Tudo me leva a crer que o ponto de partida para este livro (pois é de um livro que se trata; neste caso um livro dentro do livro) foram as fotografias de João Freire. O tema, como o título de Lisboa ao Voo do Pássaro indica com toda a clareza, é a cidade de Lisboa, embora quem conheça algo da obra de Mário-Henrique Leiria não se surpreenda em nada se eu lhe disser que não é só a cidade de Lisboa. E o tempo, que também é aqui de toda a relevância sendo Leiria quem é, é aquele período pós-revolucionário em que o PREC já ficou para trás e a democracia formal já se vai consolidando.
Razoavelmente longo, o livro vai sendo construído de uma forma bastante semelhante à do Conto do Natal para Crianças: cada fotografia de Freire é como que comentada ou complementada por uns quantos versos de Leiria. Não poemas independentes, mas um poema só, apesar de alguns apartes parecerem ser um pouco alheios à história geral. Esta não será propriamente uma história mas vendo bem não deixa de o ser. É sobretudo um comentário, irónico e corrosivo como seria inevitável em Leiria, mas também algo desencantado, agora que o fascismo já ficou para trás mas pouco do sonho que a revolução trouxe se cumpriu, sobre a cidade de Lisboa que Mário-Henrique Leiria parece achar demasiado igual a si própria, demasiado semelhante à de antigamente.

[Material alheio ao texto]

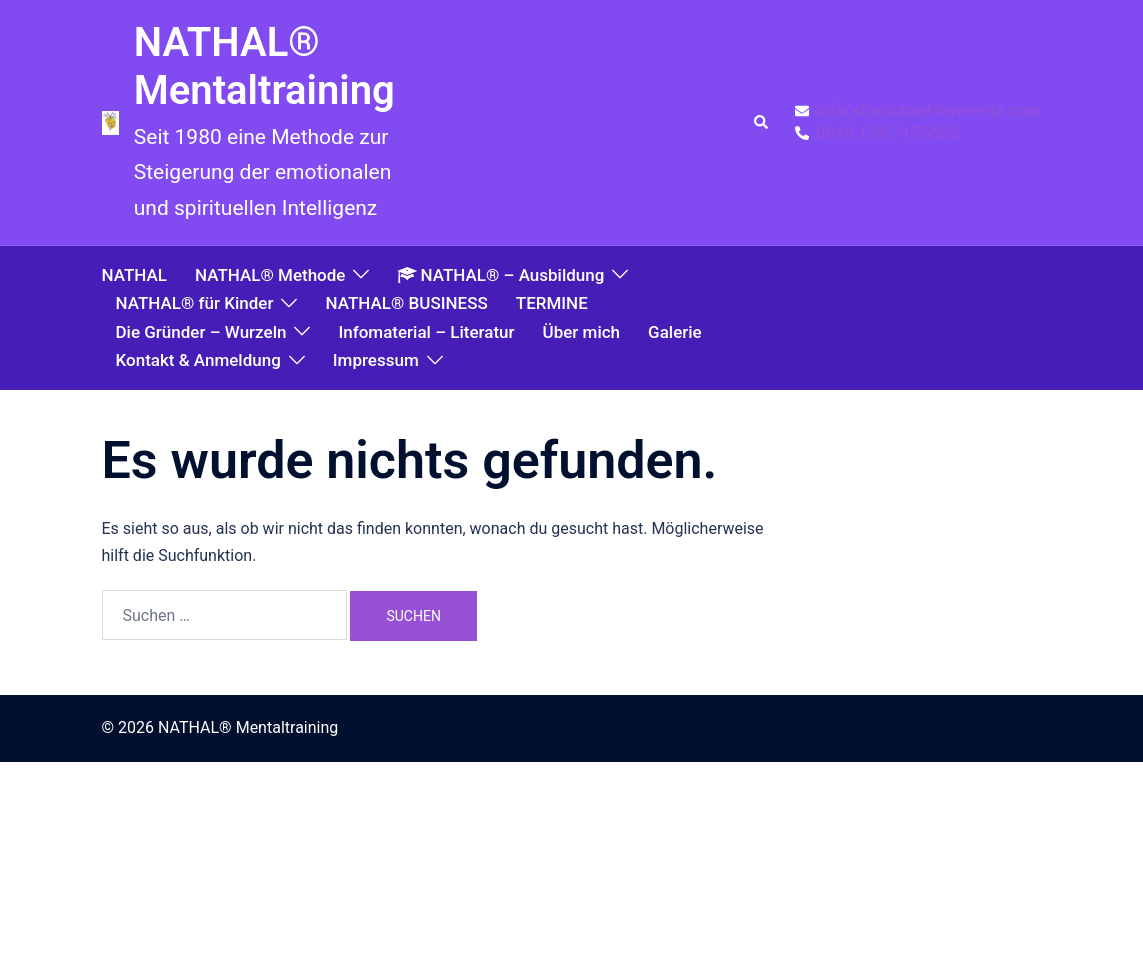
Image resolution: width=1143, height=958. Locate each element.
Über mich (581, 332)
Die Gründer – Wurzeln (201, 332)
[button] (762, 123)
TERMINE (552, 303)
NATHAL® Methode (270, 275)
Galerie (675, 332)
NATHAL (134, 275)
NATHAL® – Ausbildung (500, 275)
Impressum (376, 360)
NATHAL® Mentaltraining (264, 66)
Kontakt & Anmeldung (198, 360)
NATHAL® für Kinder (195, 303)
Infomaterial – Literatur (426, 332)
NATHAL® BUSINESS (406, 303)
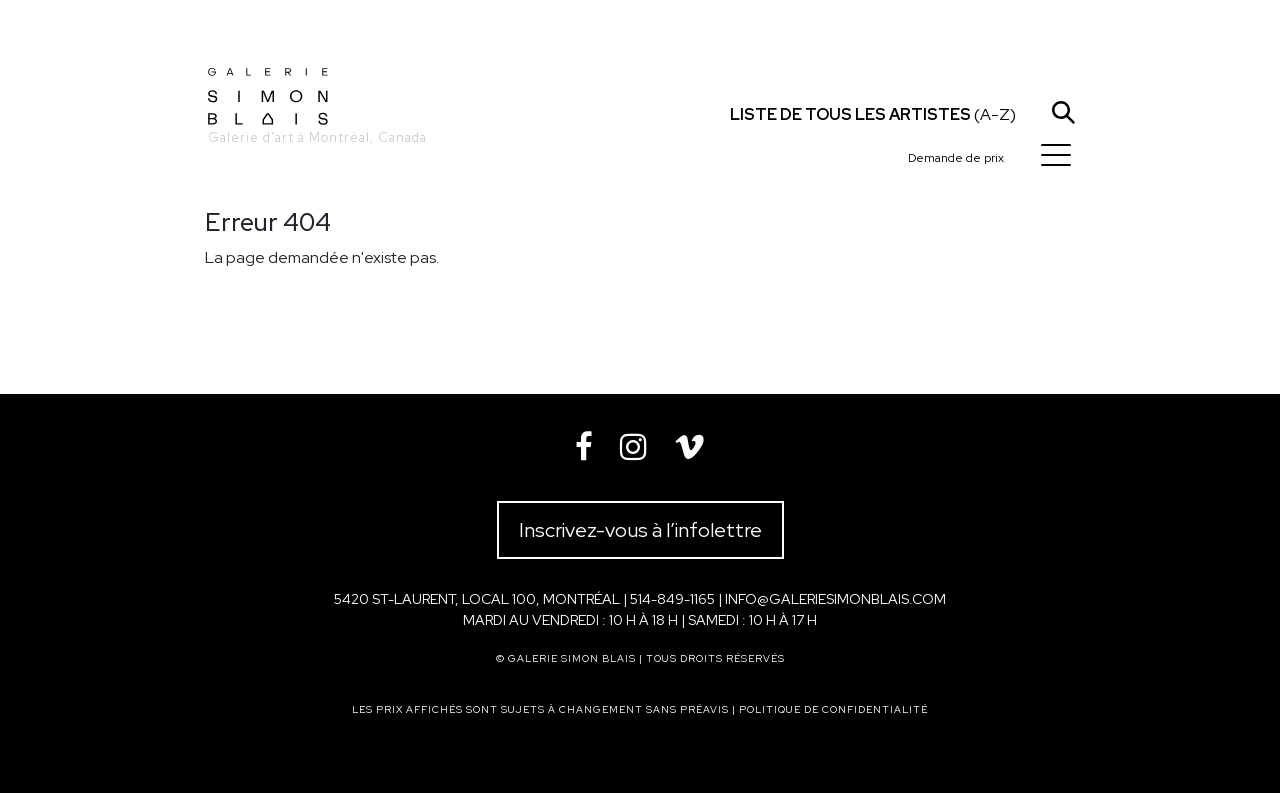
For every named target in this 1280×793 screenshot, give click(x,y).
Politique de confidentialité (833, 709)
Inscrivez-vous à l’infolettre (640, 530)
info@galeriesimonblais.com (835, 599)
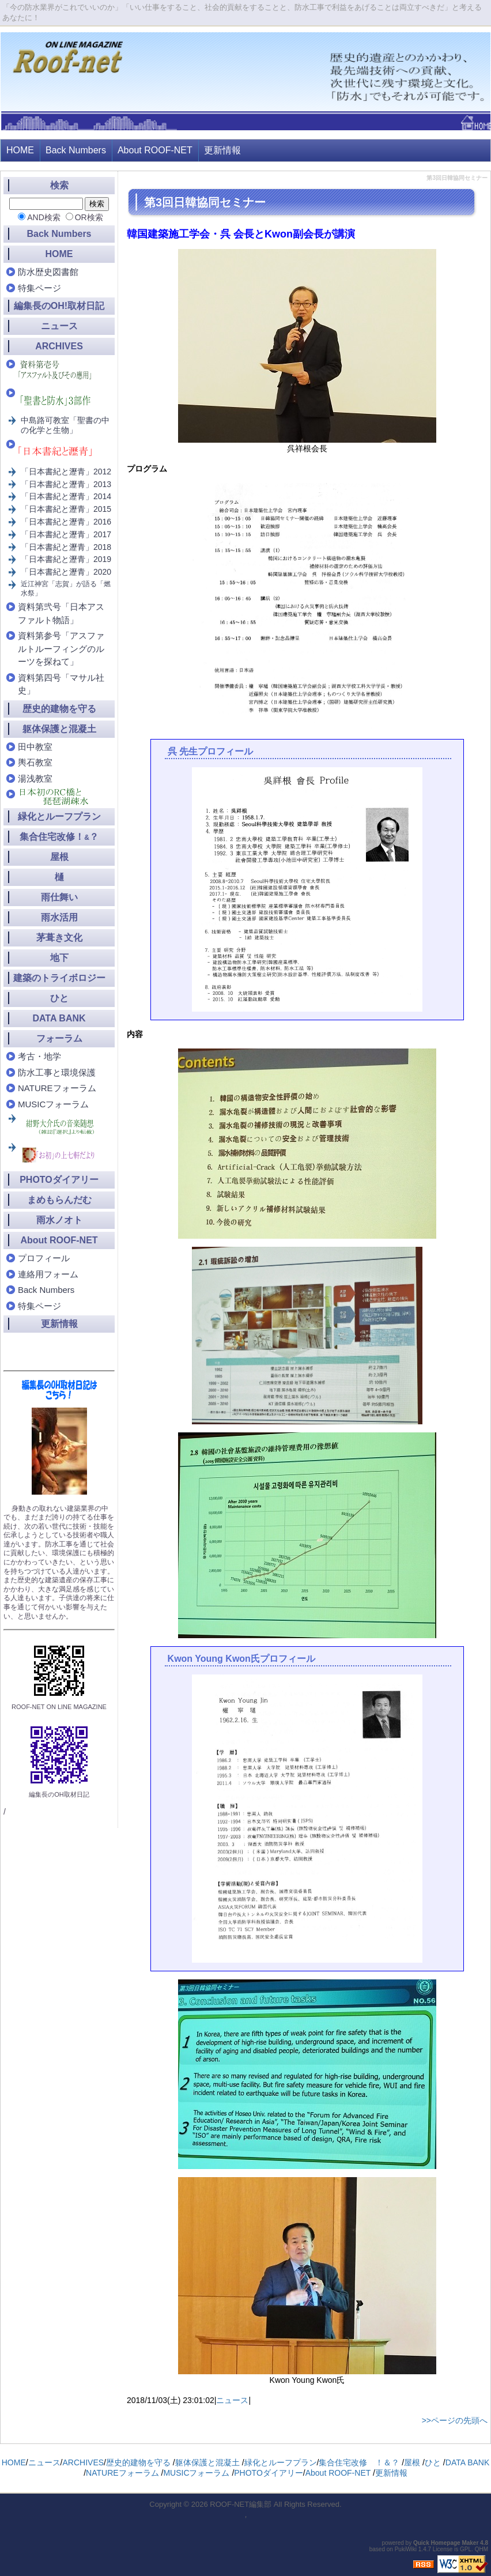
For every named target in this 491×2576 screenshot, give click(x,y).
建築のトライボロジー (59, 978)
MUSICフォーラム (53, 1104)
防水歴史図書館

Acutilante e, a espaços, bastante divertido, este texto é claramente Leiria, mas aquele Leiria de que eu tendo a gostar menos. Já o disse várias vezes e continua a ser verdade: prefiro de longe as suas prosas aos seus versos. No entanto, este é dos tais autores de que gosto tanto quando gosto mais que não é por gostar menos que deixo de gostar. Portanto sim, prefiro outras coisas dele a esta, mas não deixei de desfrutar desta leitura.